La lotta di Damiano Rizzi per gli orfani di femminicidio in Italia

Un uomo affronta il dolore e la solitudine per dare voce agli orfani di femminicidio.

Una storia di dolore e resilienza

Damiano Rizzi è un uomo che ha trasformato il suo dolore in una missione. Dopo l’omicidio della sorella Tiziana nel 2013, Damiano ha assunto un ruolo fondamentale nella vita di suo nipote, rimasto orfano a soli due anni e mezzo. La sua storia è un esempio di come l’amore e la determinazione possano emergere anche nei momenti più bui. Da psicologo e presidente della Fondazione Soleterre, Damiano non solo ha adottato il piccolo, ma ha anche deciso di lottare per i diritti degli orfani di femminicidio in Italia.

Il vuoto lasciato dalla violenza

Il femminicidio di Tiziana ha lasciato un segno indelebile nella vita di Damiano e della sua famiglia. La mancanza di un supporto adeguato da parte dello Stato ha reso la situazione ancora più difficile. “Quando una donna viene uccisa, cosa fa lo Stato?” si chiede Damiano. La risposta è spesso deludente: un processo all’assassino e poco altro. Non esiste un registro ufficiale degli orfani di femminicidio, né un sostegno psicologico e scolastico adeguato.
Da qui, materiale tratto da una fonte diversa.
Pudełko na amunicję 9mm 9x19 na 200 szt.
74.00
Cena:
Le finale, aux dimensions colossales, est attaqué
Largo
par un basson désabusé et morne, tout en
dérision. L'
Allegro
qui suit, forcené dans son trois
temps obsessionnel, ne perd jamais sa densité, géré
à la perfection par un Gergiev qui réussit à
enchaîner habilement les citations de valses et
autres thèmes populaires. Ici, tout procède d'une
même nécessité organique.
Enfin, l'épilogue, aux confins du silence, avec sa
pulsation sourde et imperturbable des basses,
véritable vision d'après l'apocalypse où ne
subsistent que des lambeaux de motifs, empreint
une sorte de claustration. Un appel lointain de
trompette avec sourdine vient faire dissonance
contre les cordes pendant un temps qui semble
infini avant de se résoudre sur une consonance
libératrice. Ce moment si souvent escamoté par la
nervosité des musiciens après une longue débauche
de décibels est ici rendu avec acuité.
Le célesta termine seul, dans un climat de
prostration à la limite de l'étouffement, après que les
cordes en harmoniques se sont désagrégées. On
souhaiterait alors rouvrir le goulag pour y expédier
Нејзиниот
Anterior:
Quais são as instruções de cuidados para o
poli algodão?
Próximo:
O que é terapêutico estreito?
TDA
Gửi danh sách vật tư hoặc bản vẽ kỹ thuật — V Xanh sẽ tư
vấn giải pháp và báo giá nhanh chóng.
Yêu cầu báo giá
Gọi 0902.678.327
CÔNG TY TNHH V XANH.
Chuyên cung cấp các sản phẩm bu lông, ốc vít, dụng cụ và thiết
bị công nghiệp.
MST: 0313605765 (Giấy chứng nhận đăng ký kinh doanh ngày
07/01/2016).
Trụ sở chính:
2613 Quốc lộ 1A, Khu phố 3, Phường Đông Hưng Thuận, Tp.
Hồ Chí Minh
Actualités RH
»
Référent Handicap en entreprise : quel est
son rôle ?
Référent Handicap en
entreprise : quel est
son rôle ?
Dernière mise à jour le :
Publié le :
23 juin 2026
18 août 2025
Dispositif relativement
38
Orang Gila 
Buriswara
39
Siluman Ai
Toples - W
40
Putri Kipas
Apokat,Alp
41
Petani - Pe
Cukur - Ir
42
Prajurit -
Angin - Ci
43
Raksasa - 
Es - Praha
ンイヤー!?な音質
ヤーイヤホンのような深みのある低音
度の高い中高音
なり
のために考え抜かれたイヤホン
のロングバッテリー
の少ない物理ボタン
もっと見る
In Italia, si stimano oltre 2.000 orfani, ma nessuno sa chi siano e quali siano le loro necessità.

La nascita di ‘Tiziana Vive’

Per dare voce a chi vive relazioni violente e per mantenere vivo il ricordo di sua sorella, Damiano ha fondato l’associazione “Tiziana Vive”. Questa iniziativa non è solo un tributo alla memoria di Tiziana, ma un modo per raccogliere le storie di altri orfani di femminicidio. “Non possiamo più permetterci il silenzio”, afferma Damiano, sottolineando l’importanza di un intervento concreto da parte delle istituzioni. Chiede un tavolo interministeriale permanente per affrontare le problematiche legate agli orfani di femminicidio, un luogo dove si lavori ogni giorno per garantire loro un futuro migliore.

Un appello alle istituzioni

Damiano Rizzi non si è fermato alla sua esperienza personale. La sua lotta è diventata un appello per tutti coloro che, come lui, si trovano a dover affrontare il dolore di una perdita violenta. “Chi resta è l’unico futuro possibile”, afferma con determinazione. La sua storia è un invito a riflettere sulla necessità di un cambiamento culturale e legislativo in Italia, affinché nessun bambino debba più affrontare la solitudine e l’abbandono dopo la perdita di un genitore a causa della violenza di genere.